This article appeared January 9, 2014 in The Gardner News.
Nyoka Norine Blanchard, 27, told officials she was freezing to death when she called Our Father’s House at about 6 p.m. on Tuesday night asking for help.
The temperature had dropped to a mere 7 degrees, and the wind made it feel even colder inside of the abandoned factory she and two other homeless individuals — Paul Henry Flagg, 35, and Donald Ketola, 38 — had holed up in on Mill Street.
Labeled with a no trespassing sign, the building was so decrepit, so unstable Gardner police would not even walk inside when they arrived at 6:15 p.m., according to Police Chief Neil Erickson. Instead, they called from the door for anyone inside the building to come out.
At first, no one came.
Officers then called Our Father’s House, a homeless shelter in Fitchburg, that works with communities as far west as Orange. Outreach coordinator Kevin MacLean, who had talked to the three individuals earlier that night, gave the officers Flagg’s cell phone number, according to police reports.
After 45 minutes of negotiations, officers coaxed the three out.
Flagg kept telling officers “he did not want to get in trouble,” Officer Joseph Wolski later indicated. Mr. Flagg asked that he and Ms. Blanchard be placed into protective custody.
If the three were sober, they would have been brought straight to Our Father’s House at 199 Summer St. in Fitchburg to spend the night, however, they were “highly intoxicated,” Chief Erickson said. Instead, the three were arrested for trespassing, and brought to the police station to be booked.
“They spent the night with us,” said the chief, “where they stayed warm and were fed.”
Mr. MacLean praised the police department’s actions the next day.
“It kept them alive,” he said. “Last night was cold and three people drinking in an abandoned building wouldn’t have woken up this morning.”
Ms. Blanchard was right to be afraid of the cold. Since the deep-freeze started on Sunday, the Associate Press has reported 21 deaths related to the cold. Several of the deaths were homeless people who either refused shelter or didn’t make it in time.
What to do with the homeless when the mercury drops to potentially fatal temperatures is a problem that plagues cities throughout the United States.
Springfield reported that many of their shelters were full Tuesday night, with some facilities offering to let people sleep on the floor. In Chicago, authorities opened up emergency shelters this past week to give people somewhere to stay warm.
In Gardner, police estimate there are about 10 homeless individuals and Mr. MacLean believes the number could be double. Officials in nearby Winchendon estimate there are 22 to 25 homeless people in town. Neither Gardner nor Winchendon have a shelter available within their limits.

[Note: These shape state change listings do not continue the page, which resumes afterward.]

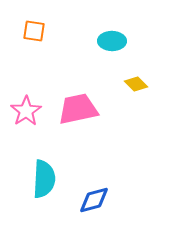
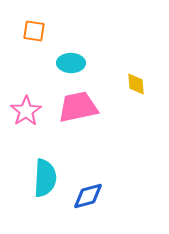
cyan ellipse: moved 41 px left, 22 px down
yellow diamond: rotated 40 degrees clockwise
pink trapezoid: moved 2 px up
cyan semicircle: moved 1 px right, 1 px up
blue diamond: moved 6 px left, 4 px up
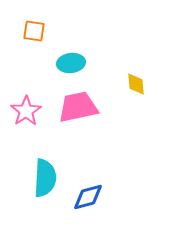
cyan ellipse: rotated 8 degrees counterclockwise
blue diamond: moved 1 px down
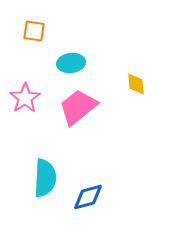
pink trapezoid: rotated 27 degrees counterclockwise
pink star: moved 1 px left, 13 px up
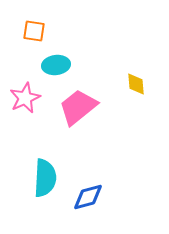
cyan ellipse: moved 15 px left, 2 px down
pink star: rotated 8 degrees clockwise
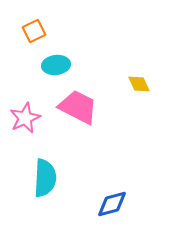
orange square: rotated 35 degrees counterclockwise
yellow diamond: moved 3 px right; rotated 20 degrees counterclockwise
pink star: moved 20 px down
pink trapezoid: rotated 66 degrees clockwise
blue diamond: moved 24 px right, 7 px down
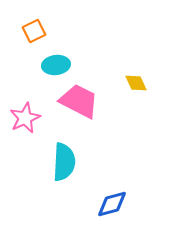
yellow diamond: moved 3 px left, 1 px up
pink trapezoid: moved 1 px right, 6 px up
cyan semicircle: moved 19 px right, 16 px up
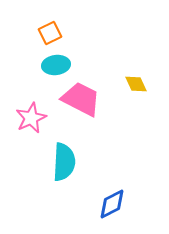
orange square: moved 16 px right, 2 px down
yellow diamond: moved 1 px down
pink trapezoid: moved 2 px right, 2 px up
pink star: moved 6 px right
blue diamond: rotated 12 degrees counterclockwise
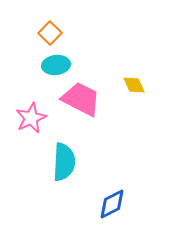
orange square: rotated 20 degrees counterclockwise
yellow diamond: moved 2 px left, 1 px down
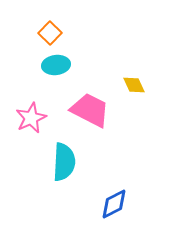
pink trapezoid: moved 9 px right, 11 px down
blue diamond: moved 2 px right
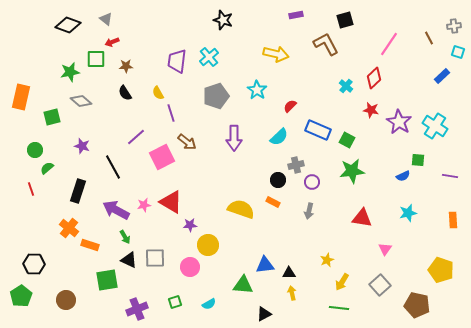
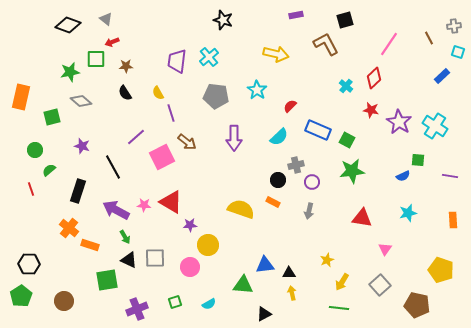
gray pentagon at (216, 96): rotated 25 degrees clockwise
green semicircle at (47, 168): moved 2 px right, 2 px down
pink star at (144, 205): rotated 16 degrees clockwise
black hexagon at (34, 264): moved 5 px left
brown circle at (66, 300): moved 2 px left, 1 px down
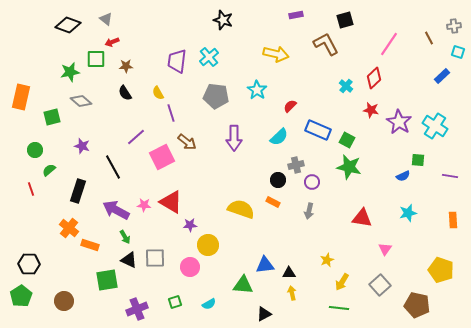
green star at (352, 171): moved 3 px left, 4 px up; rotated 20 degrees clockwise
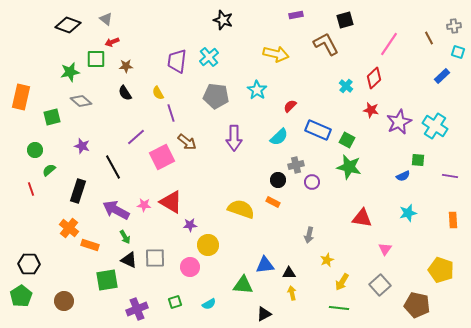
purple star at (399, 122): rotated 15 degrees clockwise
gray arrow at (309, 211): moved 24 px down
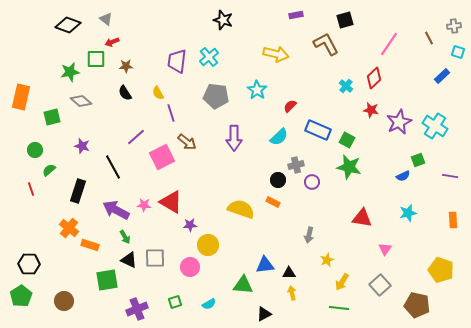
green square at (418, 160): rotated 24 degrees counterclockwise
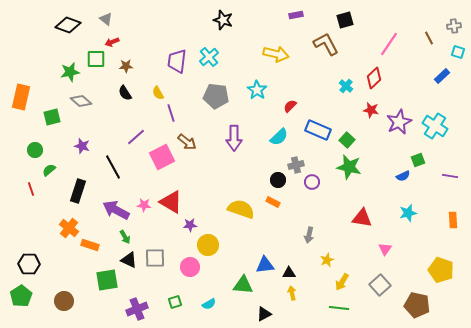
green square at (347, 140): rotated 14 degrees clockwise
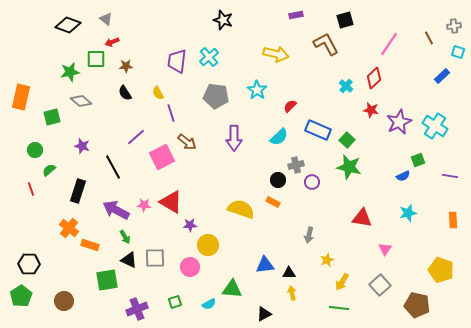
green triangle at (243, 285): moved 11 px left, 4 px down
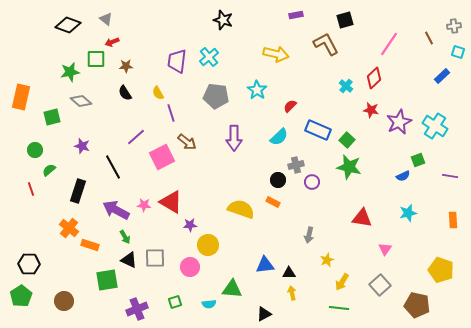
cyan semicircle at (209, 304): rotated 24 degrees clockwise
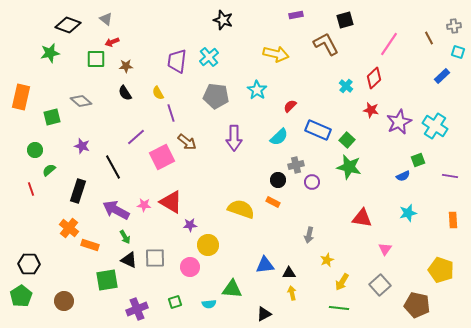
green star at (70, 72): moved 20 px left, 19 px up
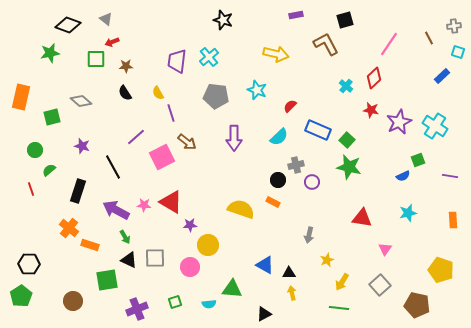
cyan star at (257, 90): rotated 12 degrees counterclockwise
blue triangle at (265, 265): rotated 36 degrees clockwise
brown circle at (64, 301): moved 9 px right
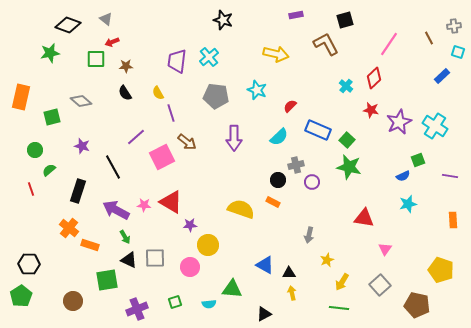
cyan star at (408, 213): moved 9 px up
red triangle at (362, 218): moved 2 px right
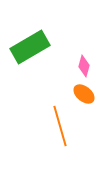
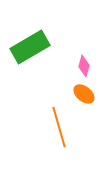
orange line: moved 1 px left, 1 px down
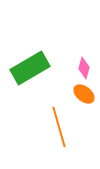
green rectangle: moved 21 px down
pink diamond: moved 2 px down
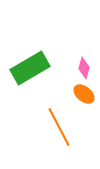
orange line: rotated 12 degrees counterclockwise
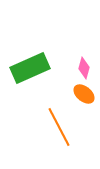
green rectangle: rotated 6 degrees clockwise
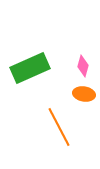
pink diamond: moved 1 px left, 2 px up
orange ellipse: rotated 30 degrees counterclockwise
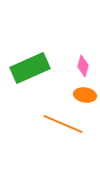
orange ellipse: moved 1 px right, 1 px down
orange line: moved 4 px right, 3 px up; rotated 39 degrees counterclockwise
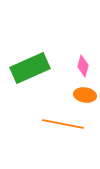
orange line: rotated 12 degrees counterclockwise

In the city, it would take the mayor declaring a state of emergency to open one up for a night, according to Gardner Emergency Management Director Paul Topolski.
“The shelter would have to benefit the community at large, not a few individuals,” Mr. Topolski said.
In extreme weather, the Gardner CAC has a partnership with the United Way of North Central Massachusetts, which allows homeless individuals to come in, and fill out brief paperwork in order to obtain a hotel room for the night.
It’s a great program, according to CAC Program Director Karen Sharpe, but Tuesday night’s freeze was not quite cold enough.
“We didn’t get a fax letting us know we could use the program,” said Sharpe. There was no email either.
That leaves Gardner’s homeless population – as well as the surrounding communities – with three choices: find a place on the streets to spend the night, get arrested or find a way to get to Our Father’s House.
Of those three choices connecting people to Our Father’s – a 28-bed facility that helped 950 individuals last winter – is the best option, according to Chief Erickson.
“These arrests are not a preferred way to get the homeless off the street,” he said. “The preferred option is getting them to the shelter.”
Homeless individuals can get to Our Father’s via the Montachusett Regional Transit Authority bus, which costs $1.50 or police and Mr. MacLean have been known to give people a ride.
Mr. MacLean knows the areas homeless population well. He spends at least two days a week in Gardner going to “homeless hotspots” to see if there is anyway he can do to help, he said. He leaves a business card at almost every place he goes.
With many of the individuals he helps, including the three people arrested on Tuesday, Mr. MacLean often has a history that goes back years.
“It’s so sad,” Mr. MacLean added. “Two of them are very able-bodied, hard workers. I got them an apartment and a job a couple years ago.”
Three weeks ago, when making his rounds, Mr. MacLean found the trio in an abandoned building. He said they were near death. Police and ambulance were called, and they were taken to Heywood hospital for treatment, according to Mr. MacLean. They then refused shelter, and returned to the streets.
Following Tuesday’s arrests, Ms. Blanchard, Mr. Flagg and Mr. Ketola were arraigned in Gardner District Court. All three were released on two months of administrative probation.
As long as it stays cold, incidents like Tuesdays will continue to happen, according to Mr. MacLean.
These incidents “are more common when it is cold,” he said.